Amanat.id- “Saya menulis karena keterpaksaan,” ungkap Soesilo Toer, narasumber dalam acara Ngaji Sastra yang digelar Unit kegiatan Mahasiswa (UKM) Terater Mimbar ketika ditanya alasan ia menulis untuk pertama kalinya. Acara tersebut bertempat di Auditorium 1 Kampus I UIN Walisongo Semarang, Selasa (21/5/2019).
Acara tersebut juga dimeriahkan oleh gelaran tadarus puisi yang ditampilkan oleh Sembilan UKM Teater se-UIN Walisongo dan UKM Teater IAIN Salatiga serta peserta acara tersebut. Sedang acara Ngaji Sastra sendiri menghadirkan Soesilo Toer dan Zainal Arifin sebagai pembicara dan narasumber.
Dalam kajiannya Soesilo mengaku, ia dididik disiplin sejak kecil oleh kakaknya yaitu Pramoedya Ananta Toer. Dalam ceritanya, ia harus mendapatkan uang tambahan sendiri untuk mencukupi kebutuhan hidupnya di ibu kota. Bahkan, sejak kelas enam Sekolah Dasar. Berangkat dari sana lah, awal mula tekad menulisnya tumbuh.

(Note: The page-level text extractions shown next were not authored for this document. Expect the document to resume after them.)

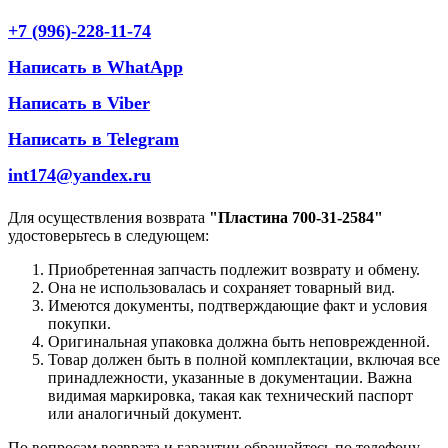
+7 (996)-228-11-74
Написать в WhatApp
Написать в Viber
Написать в Telegram
int174@yandex.ru
Для осуществления возврата
"Пластина 700-31-2584"
удостоверьтесь в следующем:
Приобретенная запчасть подлежит возврату и обмену.
Она не использовалась и сохраняет товарный вид.
Имеются документы, подтверждающие факт и условия
покупки.
Оригинальная упаковка должна быть неповрежденной.
Товар должен быть в полной комплектации, включая все
принадлежности, указанные в документации. Важна
видимая маркировка, такая как технический паспорт
или аналогичный документ.
По вопросам возврата и гарантии обращайтесь по телефону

“Saya sejak kecil dididik dengan kata,” jelasnya.
Penulis asal Blora itu juga memberikan sebuah tips agar mendapat ide yang kaya untuk menulis sebuah karangan. Menurutnya, mencampurkan fakta dan fiksi akan menghasilkan tulisan fiksi yang bagus.
Salah satu buku karya Soesilo, diungkapkannya berawal dari kenyataan yang dialaminnya. Ia bercerita, dahulu ada seorang perempuan asal Wonosari yang dekat dengannya. Namun, ia justru diusir dari rumah sang peremuan ketika mengunjungi rumahnya, karena Soesilo mengatakan ia baru saja menginap di sarkem.
“Kalau saya tahu sarkem itu apa ya sekalian saya coba, lha saya ndak tahu, hahaha,” ungkapnya sambil berkelakar.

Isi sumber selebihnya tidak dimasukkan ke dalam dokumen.